**Transcribed page contents:**
-----
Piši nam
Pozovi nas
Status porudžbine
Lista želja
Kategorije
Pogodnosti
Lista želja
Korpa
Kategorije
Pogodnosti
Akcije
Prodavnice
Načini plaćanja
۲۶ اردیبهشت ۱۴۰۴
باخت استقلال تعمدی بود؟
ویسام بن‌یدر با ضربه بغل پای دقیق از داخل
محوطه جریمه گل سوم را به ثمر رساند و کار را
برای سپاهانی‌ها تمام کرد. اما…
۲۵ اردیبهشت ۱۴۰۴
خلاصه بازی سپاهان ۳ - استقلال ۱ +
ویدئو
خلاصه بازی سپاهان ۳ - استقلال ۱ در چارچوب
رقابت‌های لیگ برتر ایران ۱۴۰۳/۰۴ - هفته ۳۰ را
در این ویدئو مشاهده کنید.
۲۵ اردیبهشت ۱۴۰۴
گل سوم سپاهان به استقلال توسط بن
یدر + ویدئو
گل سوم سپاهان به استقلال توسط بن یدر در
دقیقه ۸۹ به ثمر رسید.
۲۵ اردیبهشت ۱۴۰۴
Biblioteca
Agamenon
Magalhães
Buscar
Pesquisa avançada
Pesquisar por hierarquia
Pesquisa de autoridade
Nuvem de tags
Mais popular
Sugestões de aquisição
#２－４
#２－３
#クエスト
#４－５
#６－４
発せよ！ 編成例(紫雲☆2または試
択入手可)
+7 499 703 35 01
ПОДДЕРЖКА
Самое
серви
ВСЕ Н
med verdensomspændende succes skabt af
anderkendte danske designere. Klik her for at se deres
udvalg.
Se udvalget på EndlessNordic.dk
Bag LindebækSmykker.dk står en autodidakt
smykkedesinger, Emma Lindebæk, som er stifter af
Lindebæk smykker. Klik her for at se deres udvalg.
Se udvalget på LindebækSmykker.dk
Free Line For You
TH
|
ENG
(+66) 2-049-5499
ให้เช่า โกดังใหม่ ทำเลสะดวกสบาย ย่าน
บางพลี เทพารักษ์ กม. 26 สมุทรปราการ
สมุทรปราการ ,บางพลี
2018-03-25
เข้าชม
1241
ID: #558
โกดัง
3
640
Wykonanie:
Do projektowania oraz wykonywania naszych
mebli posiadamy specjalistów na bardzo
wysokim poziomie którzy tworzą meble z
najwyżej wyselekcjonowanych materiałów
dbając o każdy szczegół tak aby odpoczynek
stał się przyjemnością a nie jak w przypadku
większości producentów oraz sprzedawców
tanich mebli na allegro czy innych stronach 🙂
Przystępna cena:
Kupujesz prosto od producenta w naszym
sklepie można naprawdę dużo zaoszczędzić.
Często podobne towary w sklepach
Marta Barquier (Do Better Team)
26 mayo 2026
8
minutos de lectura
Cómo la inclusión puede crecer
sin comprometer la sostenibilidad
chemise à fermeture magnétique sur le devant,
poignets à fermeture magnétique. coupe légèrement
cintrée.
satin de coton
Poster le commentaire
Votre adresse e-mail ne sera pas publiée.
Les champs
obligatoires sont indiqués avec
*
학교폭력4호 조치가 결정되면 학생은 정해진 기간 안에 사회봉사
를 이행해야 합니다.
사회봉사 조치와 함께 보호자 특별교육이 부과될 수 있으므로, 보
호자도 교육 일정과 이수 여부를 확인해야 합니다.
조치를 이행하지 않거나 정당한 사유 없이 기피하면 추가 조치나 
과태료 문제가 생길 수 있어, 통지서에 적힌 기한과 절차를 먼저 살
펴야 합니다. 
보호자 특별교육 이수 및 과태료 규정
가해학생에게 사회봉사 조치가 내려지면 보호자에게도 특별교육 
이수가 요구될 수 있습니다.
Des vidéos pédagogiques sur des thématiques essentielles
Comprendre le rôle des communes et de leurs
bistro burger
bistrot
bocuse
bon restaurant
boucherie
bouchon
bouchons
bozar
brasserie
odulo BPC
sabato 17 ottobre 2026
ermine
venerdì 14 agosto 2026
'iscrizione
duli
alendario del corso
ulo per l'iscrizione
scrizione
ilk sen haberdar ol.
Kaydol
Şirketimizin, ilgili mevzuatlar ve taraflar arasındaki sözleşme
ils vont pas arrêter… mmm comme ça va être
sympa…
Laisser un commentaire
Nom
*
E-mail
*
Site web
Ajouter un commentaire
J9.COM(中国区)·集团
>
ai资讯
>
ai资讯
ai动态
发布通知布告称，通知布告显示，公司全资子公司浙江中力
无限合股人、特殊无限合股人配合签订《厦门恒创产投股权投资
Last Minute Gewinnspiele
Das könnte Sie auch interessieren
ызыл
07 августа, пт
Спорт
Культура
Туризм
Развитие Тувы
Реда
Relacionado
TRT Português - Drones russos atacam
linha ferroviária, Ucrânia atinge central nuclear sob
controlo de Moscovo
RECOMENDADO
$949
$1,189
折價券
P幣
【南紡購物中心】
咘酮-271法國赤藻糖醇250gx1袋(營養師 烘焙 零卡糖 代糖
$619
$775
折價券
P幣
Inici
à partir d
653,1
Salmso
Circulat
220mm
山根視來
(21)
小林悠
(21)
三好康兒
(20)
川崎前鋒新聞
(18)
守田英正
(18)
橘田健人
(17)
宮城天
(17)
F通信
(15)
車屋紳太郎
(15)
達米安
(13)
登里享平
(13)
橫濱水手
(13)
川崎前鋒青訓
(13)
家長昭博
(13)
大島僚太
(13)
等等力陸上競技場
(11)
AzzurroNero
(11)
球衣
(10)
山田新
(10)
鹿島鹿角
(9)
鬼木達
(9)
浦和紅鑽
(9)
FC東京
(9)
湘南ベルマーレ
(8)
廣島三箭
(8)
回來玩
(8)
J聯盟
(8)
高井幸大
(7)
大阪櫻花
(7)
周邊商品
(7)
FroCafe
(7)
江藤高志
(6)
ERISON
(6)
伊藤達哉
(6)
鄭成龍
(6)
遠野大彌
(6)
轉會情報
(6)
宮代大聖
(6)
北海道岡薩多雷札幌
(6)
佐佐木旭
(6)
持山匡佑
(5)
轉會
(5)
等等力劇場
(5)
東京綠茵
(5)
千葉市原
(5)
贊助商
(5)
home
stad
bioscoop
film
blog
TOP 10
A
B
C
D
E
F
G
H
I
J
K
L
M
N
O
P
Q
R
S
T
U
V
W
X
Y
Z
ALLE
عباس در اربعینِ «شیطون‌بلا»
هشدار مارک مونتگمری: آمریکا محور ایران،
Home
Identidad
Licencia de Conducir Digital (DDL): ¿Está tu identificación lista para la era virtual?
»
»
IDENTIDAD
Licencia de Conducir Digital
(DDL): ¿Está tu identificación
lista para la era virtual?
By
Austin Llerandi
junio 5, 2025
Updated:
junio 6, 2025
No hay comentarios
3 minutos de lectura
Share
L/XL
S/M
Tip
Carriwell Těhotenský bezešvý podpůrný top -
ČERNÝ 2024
-----
**Directions for this task:** Note down each line above where the word "Licencia" occurs.

**Completed task:**
Licencia de Conducir Digital (DDL): ¿Está tu identificación lista para la era virtual?
Licencia de Conducir Digital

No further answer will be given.